* [THE PROBLEM]: Using the entries below, say how many of the lines carry "pour". Write the number alone.

Saved entries:
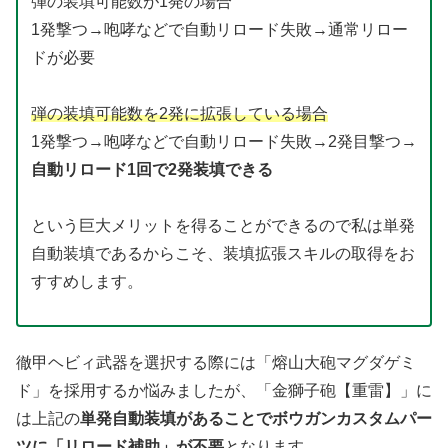
弾の装填可能数が1発の場合
1発撃つ→咆哮などで自動リロード失敗→通常リロー
ドが必要
弾の装填可能数を2発に拡張している場合
1発撃つ→咆哮などで自動リロード失敗→2発目撃つ→
自動リロード1回で2発装填できる
という巨大メリットを得ることができるので私は単発
自動装填であるからこそ、装填拡張スキルの取得をお
すすめします。
徹甲ヘビィ武器を選択する際には「熔山大砲マグダゲミ
ド」を採用するか悩みましたが、「金獅子砲【重雷】」に
は上記の
単発自動装填があることでボウガンカスタムパー
ツに「リロード補助」が不要
となります。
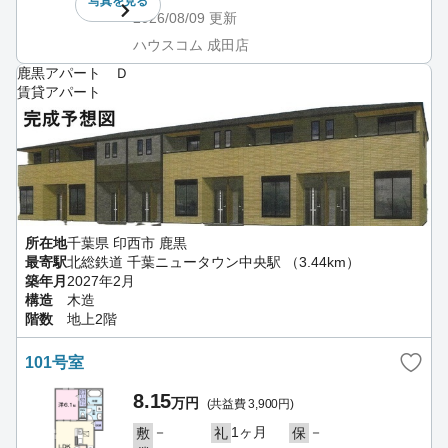
写真を
見る
2026/08/09
更新
ハウスコム 成田店
鹿黒アパート Ｄ
賃貸アパート
所在地
千葉県 印西市 鹿黒
最寄駅
北総鉄道 千葉ニュータウン中央駅 （3.44km）
築年月
2027年2月
構造
木造
階数
地上2階
101号室
8.15
万円
(共益費 3,900円)
－
1ヶ月
－
敷
礼
保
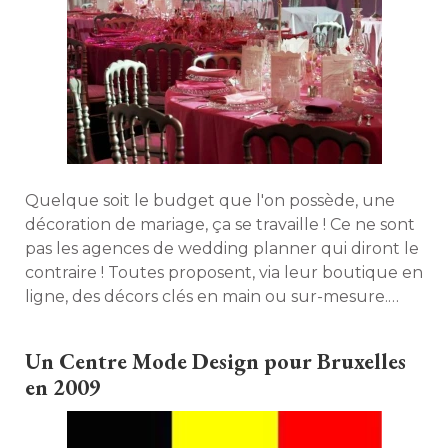
Quelque soit le budget que l'on possède, une
décoration de mariage, ça se travaille ! Ce ne sont
pas les agences de wedding planner qui diront le
contraire ! Toutes proposent, via leur boutique en
ligne, des décors clés en main ou sur-mesure. 
Baroque, marin, naturel, pop... il y en a pour tous
les goûts. 
Un Centre Mode Design pour Bruxelles
en 2009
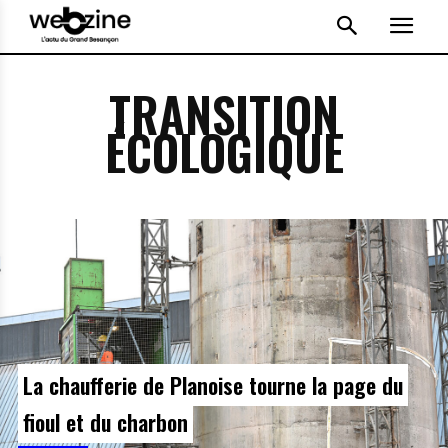
TRANSITION
ÉCOLOGIQUE
La chaufferie de Planoise tourne la page du
fioul et du charbon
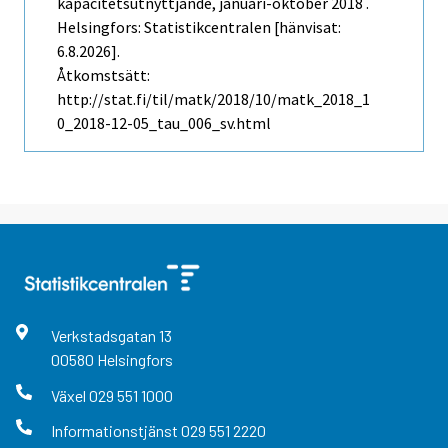
kapacitetsutnyttjande, januari-oktober 2018 .
Helsingfors: Statistikcentralen [hänvisat:
6.8.2026].
Åtkomstsätt:
http://stat.fi/til/matk/2018/10/matk_2018_1
0_2018-12-05_tau_006_sv.html
Verkstadsgatan
13
00580
Helsingfors
Växel
029 551 1000
Informationstjänst
029 551 2220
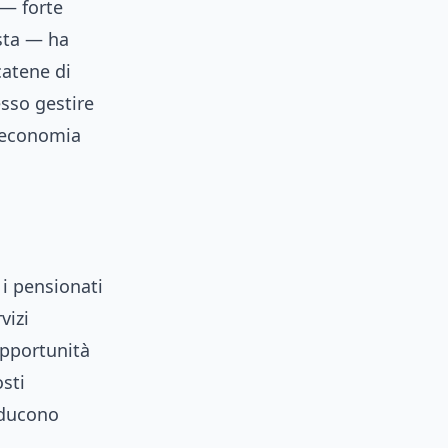
 — forte
usta — ha
catene di
esso gestire
l’economia
 i pensionati
vizi
opportunità
sti
iducono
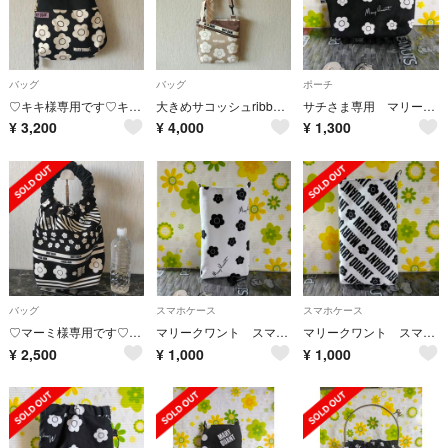
バッグ
バッグ
ポーチ
♡キキ様専用です♡キーストラップ付ワンハンドバッグ♡ハンドメイド
大きめサコッシュribbon付き♡ハンドメイド
サチさま専用 マリークワント ポーチ
¥
3,200
¥
4,000
¥
1,300
バッグ
スマホケース
スマホケース
♡マーミ様専用です♡フリルバッグ
マリークワント スマホケース⑤
マリークワント スマホケース④
¥
2,500
¥
1,000
¥
1,000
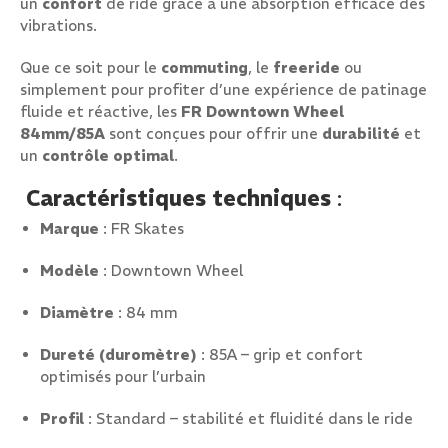
un
confort
de ride grâce à une absorption efficace des
vibrations.
Que ce soit pour le
commuting
, le
freeride
ou
simplement pour profiter d’une expérience de patinage
fluide et réactive, les
FR Downtown Wheel
84mm/85A
sont conçues pour offrir une
durabilité
et
un
contrôle optimal
.
Caractéristiques techniques
:
Marque
: FR Skates
Modèle
: Downtown Wheel
Diamètre
: 84 mm
Dureté (duromètre)
: 85A – grip et confort
optimisés pour l’urbain
Profil
: Standard – stabilité et fluidité dans le ride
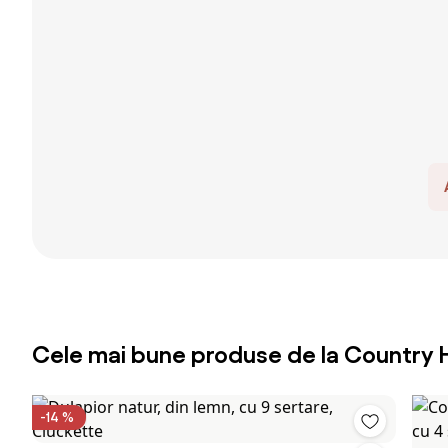
Cele mai bune produse de la Country
-14 %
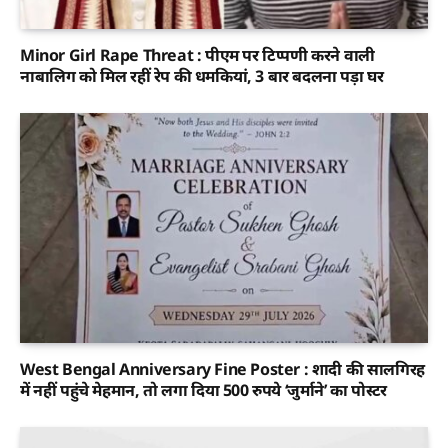
Minor Girl Rape Threat : पीएम पर टिप्पणी करने वाली
नाबालिग को मिल रहीं रेप की धमकियां, 3 बार बदलना पड़ा घर
West Bengal Anniversary Fine Poster : शादी की सालगिरह
में नहीं पहुंचे मेहमान, तो लगा दिया 500 रुपये ‘जुर्माने’ का पोस्टर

* [REPLY TO THE EXERCISE]: 6